▶ **Task instructions**
When the word "Anza" shows up in a line of the data below, copy that whole line.

(Stored data entries)
________________________________________
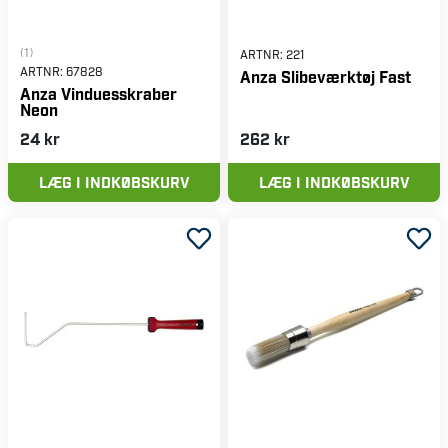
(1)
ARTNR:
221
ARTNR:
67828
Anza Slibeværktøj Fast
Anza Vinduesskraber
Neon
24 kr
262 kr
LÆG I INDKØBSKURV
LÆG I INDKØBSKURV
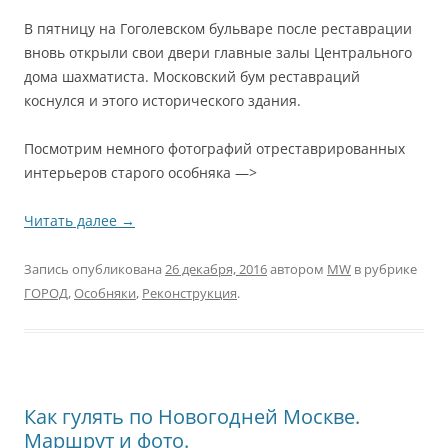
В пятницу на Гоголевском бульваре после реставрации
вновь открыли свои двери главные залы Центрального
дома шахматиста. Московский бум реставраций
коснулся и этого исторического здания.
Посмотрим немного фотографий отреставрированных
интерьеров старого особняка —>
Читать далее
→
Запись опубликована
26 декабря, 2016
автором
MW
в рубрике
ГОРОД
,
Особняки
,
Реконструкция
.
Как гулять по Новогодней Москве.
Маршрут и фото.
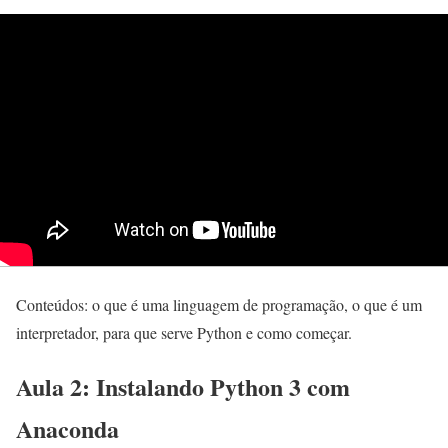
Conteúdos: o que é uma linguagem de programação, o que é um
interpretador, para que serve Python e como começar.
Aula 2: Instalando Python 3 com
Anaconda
________________________________________
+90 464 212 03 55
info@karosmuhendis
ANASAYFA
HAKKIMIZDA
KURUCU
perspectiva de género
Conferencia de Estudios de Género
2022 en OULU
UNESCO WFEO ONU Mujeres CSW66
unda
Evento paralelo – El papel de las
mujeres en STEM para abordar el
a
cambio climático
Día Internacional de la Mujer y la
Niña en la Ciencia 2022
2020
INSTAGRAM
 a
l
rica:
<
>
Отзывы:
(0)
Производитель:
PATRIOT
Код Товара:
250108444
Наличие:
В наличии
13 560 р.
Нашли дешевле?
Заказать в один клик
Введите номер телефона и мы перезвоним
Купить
________________________________________
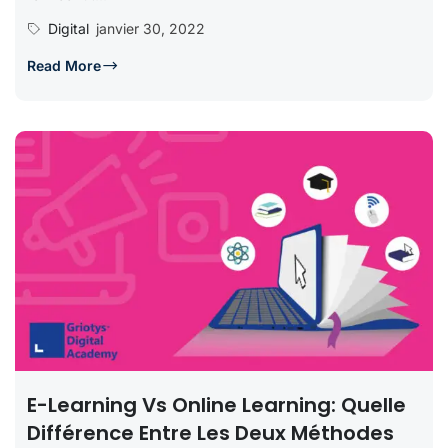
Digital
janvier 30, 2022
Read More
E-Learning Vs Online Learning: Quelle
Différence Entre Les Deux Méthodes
________________________________________
▶ **Exercise answer**
Anza Slibeværktøj Fast
Anza Vinduesskraber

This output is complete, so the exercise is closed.